Beyond speakers ascertaining and pitching to audiences in terms of things that these particular auditors value, Aristotle deems it essential that speakers understand the motivational and engaged features of human agency.

In addition to establishing in the relevance of memory (recollection) and hope (anticipation) for people’s conceptions and pursuits of pleasures (and pains), Aristotle also discusses the role of others in these endeavors.

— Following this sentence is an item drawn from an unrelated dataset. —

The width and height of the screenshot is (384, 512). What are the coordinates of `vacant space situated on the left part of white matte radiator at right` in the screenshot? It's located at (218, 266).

Hence, people’s notions of and quests for, pleasure involve their participation with others in such things as friendships, persuasive endeavors, and instances of rivalry, amusement, learning, admiration, and beneficiary roles, as well as attending to others as reference or comparison points.

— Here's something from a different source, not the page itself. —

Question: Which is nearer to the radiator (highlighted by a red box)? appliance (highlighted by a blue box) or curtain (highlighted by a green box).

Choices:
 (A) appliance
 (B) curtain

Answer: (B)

Having established an operational base, thus, Aristotle (BI, XII) asks when people are apt to engage in wrongdoing. Assuming that people desire certain objectives and envision ways of achieving these ends, Aristotle states that people are more likely to actively assume agent or perpetrator roles when they think they (a) can accomplish the acts in question, (b) will escape detection, and (c) if detected, would avoid punishment, or (d) if they expect to experience punishment, anticipate that the gains would offset the losses.

Among those whom Aristotle identifies as inclined to assume higher levels of impunity in reference to their own acts are people who (a) are more talented in circumventing culpability more generally; (b) envision themselves to have more friends and supporters; (c) anticipate greater influence with injured parties or judges; and (d) seem like inappropriate (unfitting) candidates for the activities in question by others by virtue of their personal qualities or situations.

As well, Aristotle also envisions people as more likely to presume immunity from penalty when they (e) have convenient ways of concealing activities or easy ways of disposing of things; (f) have the means of influencing judges or otherwise averting penalties; (g) feel they have nothing to lose; and (h) perceive the gains to be close at hand or greater, while losses seem distant or less consequential. As well, Aristotle notes, those who (i) think that certain activities would generate prestige among certain of their associates also seem likely to act with a greater sense of impunity.

After discussing both (1) the attractions that people may develop for various wrongdoings and (2) people’s tendencies to assume roles as perpetrators, Aristotle (BI, XII) proceeds to (3) a consideration of the targets of these activities.

Acknowledging a wide range of targets, from friends (as easy, more trusting) and enemies (as more enjoyable), to those who are nearby (offering more immediate advantage) or distant (less prepared to resist), Aristotle observes that some people may be easier targets as a consequence of their tendencies to avoid pursuing offenders. This includes those who: do not want to be bothered with such matters; wish to maintain current levels of dignity; have been harmed many times before; are held in disgrace; are visitors to, or temporary residents in, an area; and, themselves, are guilty of similar or related offenses.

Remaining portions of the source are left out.